┌─ PROVIDED INFORMATION

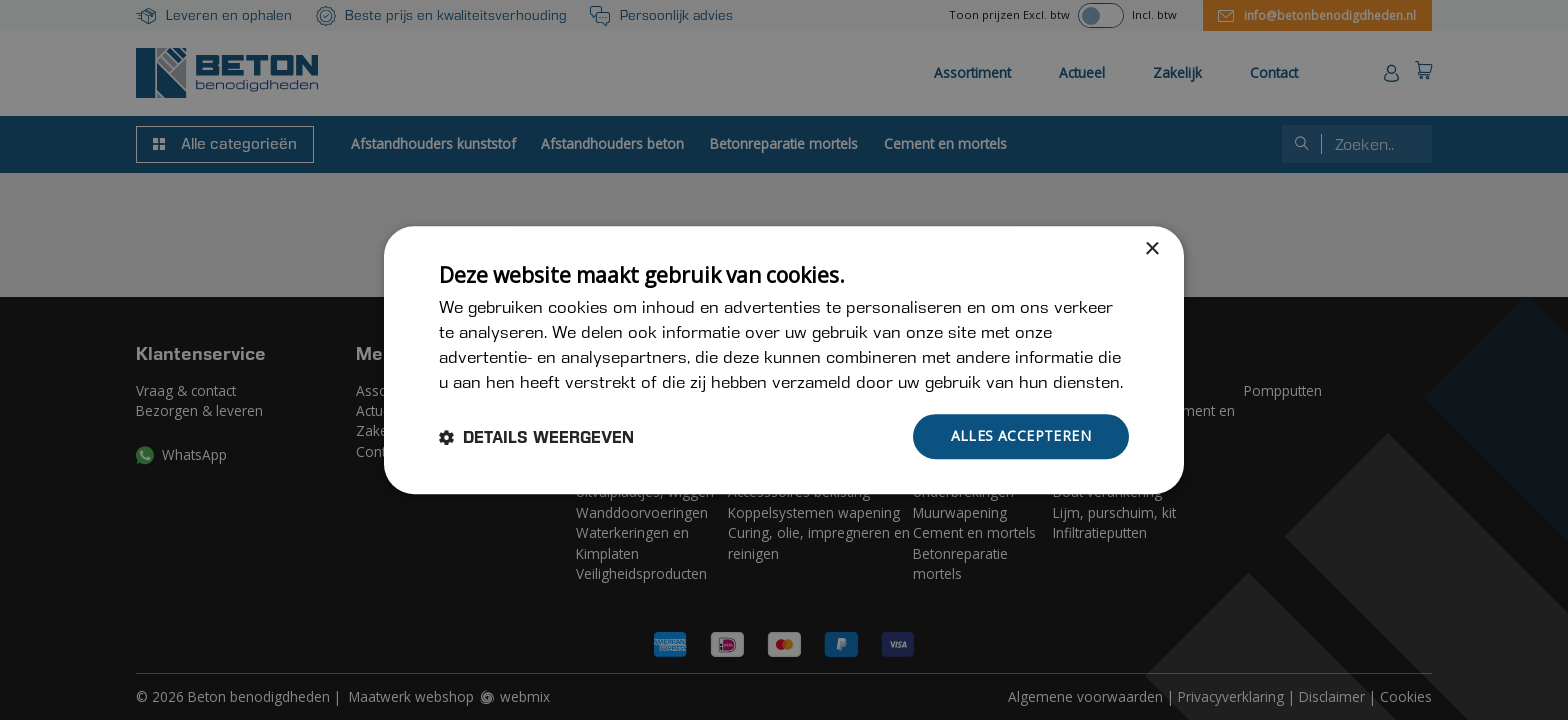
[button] (536, 437)
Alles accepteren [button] (1021, 435)
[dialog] (784, 360)
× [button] (1151, 249)
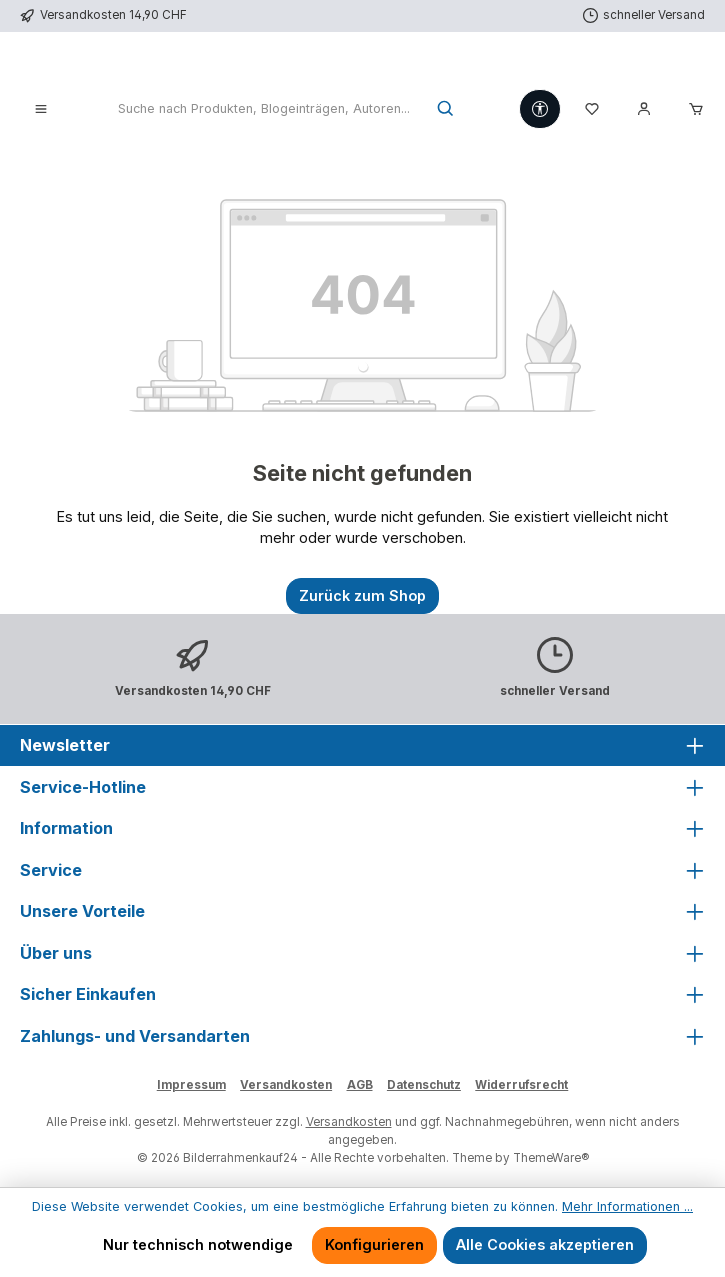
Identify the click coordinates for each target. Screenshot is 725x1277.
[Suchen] (446, 110)
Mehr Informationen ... (627, 1206)
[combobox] (263, 110)
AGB (360, 1085)
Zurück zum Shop (362, 595)
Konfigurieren (374, 1244)
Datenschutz (424, 1085)
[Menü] (41, 110)
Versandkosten (286, 1085)
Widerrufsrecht (521, 1085)
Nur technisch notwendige (198, 1244)
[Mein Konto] (644, 110)
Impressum (191, 1085)
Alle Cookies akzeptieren (545, 1244)
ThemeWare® (551, 1158)
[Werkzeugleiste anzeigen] (540, 109)
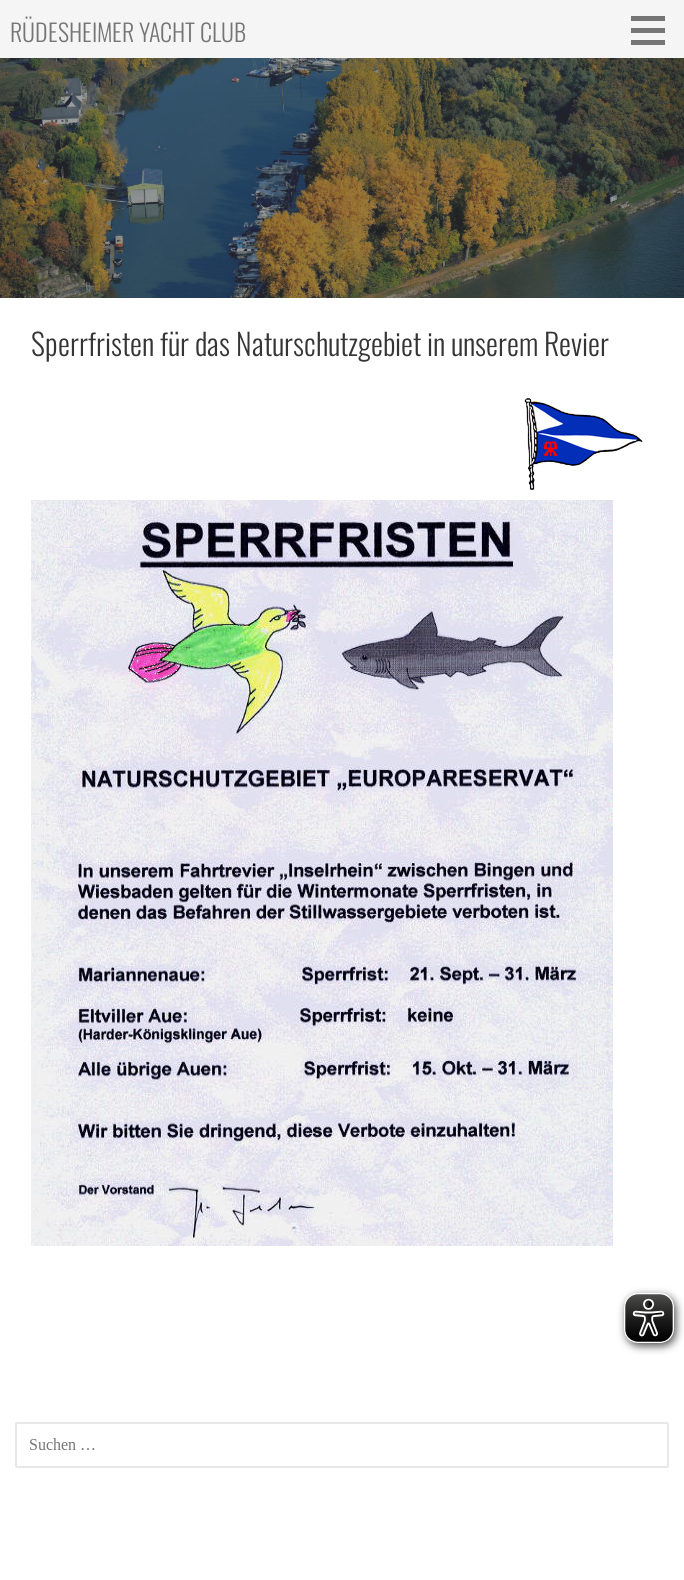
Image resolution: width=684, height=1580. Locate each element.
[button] (655, 30)
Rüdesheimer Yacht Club (128, 31)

└─

**YOUR GOAL**
In the copy, include every record exactly and no pictures at all.

**WRITTEN ANSWER**
[button] (536, 437)
Alles accepteren [button] (1021, 435)
[dialog] (784, 360)
× [button] (1151, 249)
Identify the click coordinates for each target. Screenshot is 725x1277.
[Suchen] (446, 110)
Mehr Informationen ... (627, 1206)
[combobox] (263, 110)
AGB (360, 1085)
Zurück zum Shop (362, 595)
Konfigurieren (374, 1244)
Datenschutz (424, 1085)
[Menü] (41, 110)
Versandkosten (286, 1085)
Widerrufsrecht (521, 1085)
Nur technisch notwendige (198, 1244)
[Mein Konto] (644, 110)
Impressum (191, 1085)
Alle Cookies akzeptieren (545, 1244)
ThemeWare® (551, 1158)
[Werkzeugleiste anzeigen] (540, 109)
Image resolution: width=684, height=1580. Locate each element.
[button] (655, 30)
Rüdesheimer Yacht Club (128, 31)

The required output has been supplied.